La méthode de référence actuelle pour détecter le virus SARS-CoV-2 dans un organisme est la PCR qui recherche une séquence génétique spécifique au virus, après prélèvement nasal. Cette approche permet un flux important d’analyses, mais reste toutefois tributaire des mutations génétiques qui peuvent apparaître dans le virus et est longue à mettre en œuvre.
L’équipe du CEA-Joliot a récemment démontré la possibilité d’une autre stratégie de détection du virus, afin de compléter les moyens de diagnostic.
Elle a utilisé avec succès la protéomique shotgun[1] pour détecter et identifier une shortlist de 14 peptides signatures de SARS-CoV-2 dans un modèle de cellules en culture exprimant les protéines virales.

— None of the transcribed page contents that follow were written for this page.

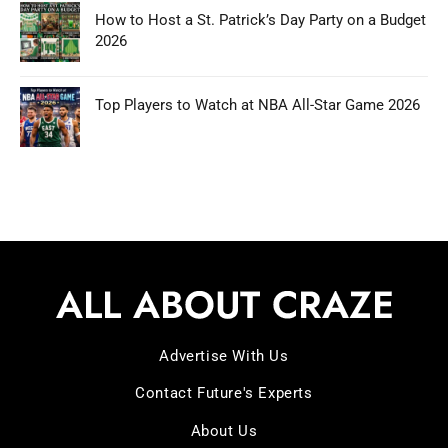
How to Host a St. Patrick’s Day Party on a Budget
2026
Top Players to Watch at NBA All-Star Game 2026
Advertise With Us
Contact Future's Experts
About Us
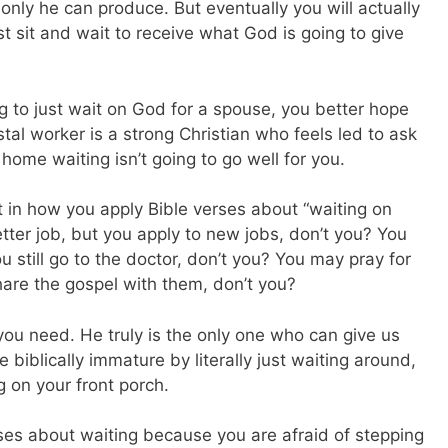
only he can produce. But eventually you will actually
t sit and wait to receive what God is going to give
ing to just wait on God for a spouse, you better hope
al worker is a strong Christian who feels led to ask
 home waiting isn’t going to go well for you.
nt in how you apply Bible verses about “waiting on
ter job, but you apply to new jobs, don’t you? You
 still go to the doctor, don’t you? You may pray for
share the gospel with them, don’t you?
ou need. He truly is the only one who can give us
be biblically immature by literally just waiting around,
g on your front porch.
rses about waiting because you are afraid of stepping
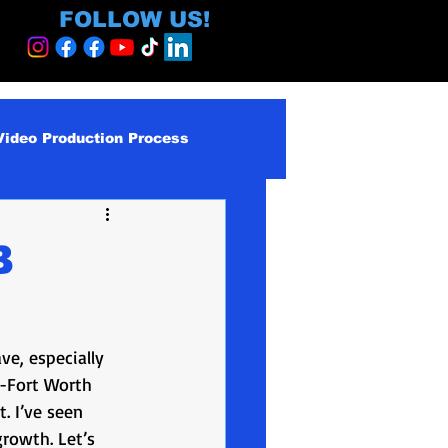
FOLLOW US!
Video Production Process
roduction Services
B
egy and ROI
ve, especially 
ormative
s-Fort Worth 
. I’ve seen 
growth. Let’s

Dans la présente étude, les chercheurs ont analysé des échantillons d’écouvillons nasals provenant de patients en phase de rémission du CHU de Nîmes par spectrométrie de masse en tandem et ont réussi à identifier 2 peptides de la nucléoprotéine de SARS-CoV-2 et ce, en seulement 3 minutes d’acquisition et sans aucun réactif spécifique.

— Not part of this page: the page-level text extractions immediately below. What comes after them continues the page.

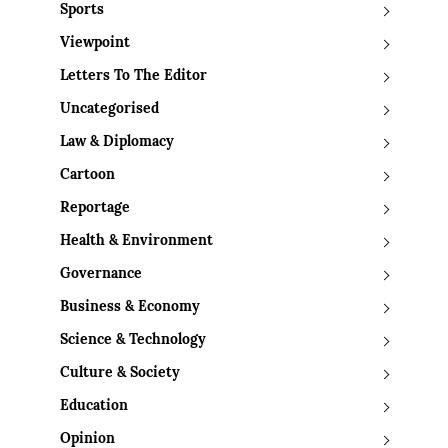
Sports
Viewpoint
Letters To The Editor
Uncategorised
Law & Diplomacy
Cartoon
Reportage
Health & Environment
Governance
Business & Economy
Science & Technology
Culture & Society
Education
Opinion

Plus rapide, plus précise, et non soumise aux variations génétiques de SARS-CoV-2, la méthode de spectrométrie de masse utilisée ici apporte ainsi une preuve de concept pour compléter la méthode PCR de référence, qui reste à ce stade indispensable. Pour se démocratiser, l’approche proposée doit encore compter sur la miniaturisation des instruments et l’optimisation du procédé.
[1]La protéomique « shotgun » fait référence à la caractérisation de fragments de protéines pour les identifier, et ce dans des mélanges complexes, en utilisant une combinaison de chromatographie liquide à haute performance combinée à la spectrométrie de masse en tandem.